Blast from the Past: Pencilneck Creations Site Mockup

At the turn of the century, I was finishing my degree & running my company as a sideline. Today, digging through my digital archives to find a file from that era, I found this: My photoshop mockup for the original Pencilneck Creations site (Pencilneck Software was born when I joined forces with Jeff. Given the nature of the company, we changed the company name slightly from ‘Creations’ to ‘Software’):

Pencilneck Creations
The remaining mockup from my original "corporate" site

Simple, very plain – this is definitely the style I liked at the time. Not that there was any fear of anyone confusing me with a designer. But looking at our current site (woefully out of date as it is), we’ve come a long way, baby.

Musical Nostalgia

It’s happened. I’m officially old. I’m looking about the contemporary musical landscape, and most bands are coming up short against the bands of my youth. I miss Grunge. Well, not really Grunge per se, but the ethos & certain bands. I miss the manic creativity and conflicted stardom of Nirvana. I miss Kurt Cobain’s anguished howls and menacing singing. I miss Pearl Jams us vs. them attitude. I’m happy they’ve found their bliss and are loving life and rocking out, but I’m bummed that Eddie Vedder doesn’t seem to mind being held in our debt anymore. The conflicted anger at rapt fans singing along while they worked out their twin demons of wanting the joyous communal experience, while rejecting the stardom that came with it made those early Pearl Jam shows fraught with Tension. I wish someone today could combine a snarl with beautiful melodies like Billy Corgan & the Smashing Pumpkins did. They mined that vein until there was nothing left. On the flipside of Smashing Pumpkins was Soundgarden, with Chris Cornell’s joyous wails lending weight to his otherwise tortured growl powering through most of the songs. I loved listening to the fem-rock (riotgrrl?) of Sleater Kinner, L7, Breeders. Who today has picked up the agro-rap-rock rants of Rage Against the Machine? Hell, even wannabes like Stone Temple Pilots had serious vocal chops.

Eddie Vedder
Eddie Vedder, From the Official Pearl Jam Flickr feed

The late 90s were rife with bands making millions performing radio-friendly imitations of their still-on-the-edge predecessors. Indie rock was a peppier response to that schlock. And while contemporary indie rock is vibrant, multi-hued collage, I haven’t heard bands in the past few years that so effortlessly pull out that directionless, generational anger as their early 90s predecessors. I love the ironic detachment of the Strokes, the dance rock revolution of Franz Ferdinand, the melodrama of Gnarls Barkley. I couldn’t be happier about the “new folk”, whether it’s the sweet, bluegrass tinge of Mumford & Sons or the freak-folk Devendra Banhart – but it’s not angst-rock.

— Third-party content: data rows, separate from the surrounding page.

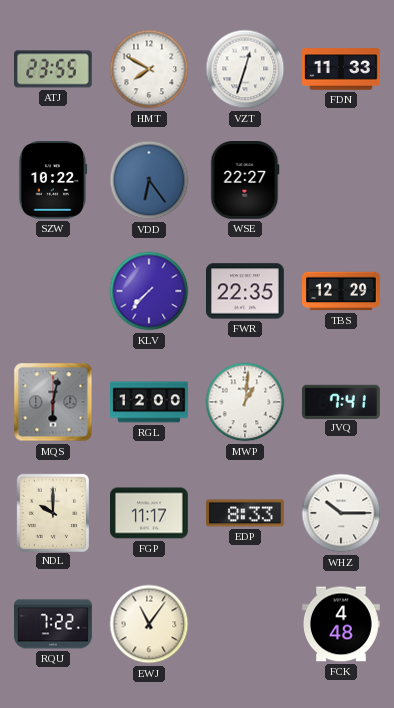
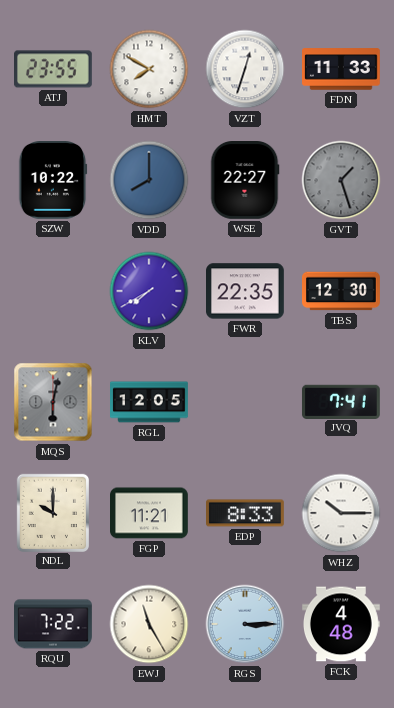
VDD: 6:24 -> 8:00
GVT: none -> 1:27
KLV: 7:37 -> 7:40
TBS: 12:29 -> 12:30
RGL: 12:00 -> 12:05
MWP: 1:01 -> none
FGP: 11:17 -> 11:21
EWJ: 11:06 -> 11:25
RGS: none -> 3:15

I think a large part of what’s missing to me is that so many of these new bands just seem so fucking cool – like they’ve all got it figured out. They have a pose, a look. They know how to talk to the press, how to manage their media, how to deal. It may be an elaborate act, and they might not. They still say idiotic things, overdose, are stupid, but they tend to present well. I remember watching interviews on the New Music and these guys (and girls) just seemed so unaware of how to present themselves, and still tried to come up with real, hard-thought answers rather than already having a quip ready. It’s possible that their skin was crawling purely because of withdrawal, but I like to think it was more than the drugs. It was the mindset. It was the punk DIY ethos mixed with a genuine desire to affect change for the most part.

So while I continue to find new music I really dig, today, today I miss early 90s rock.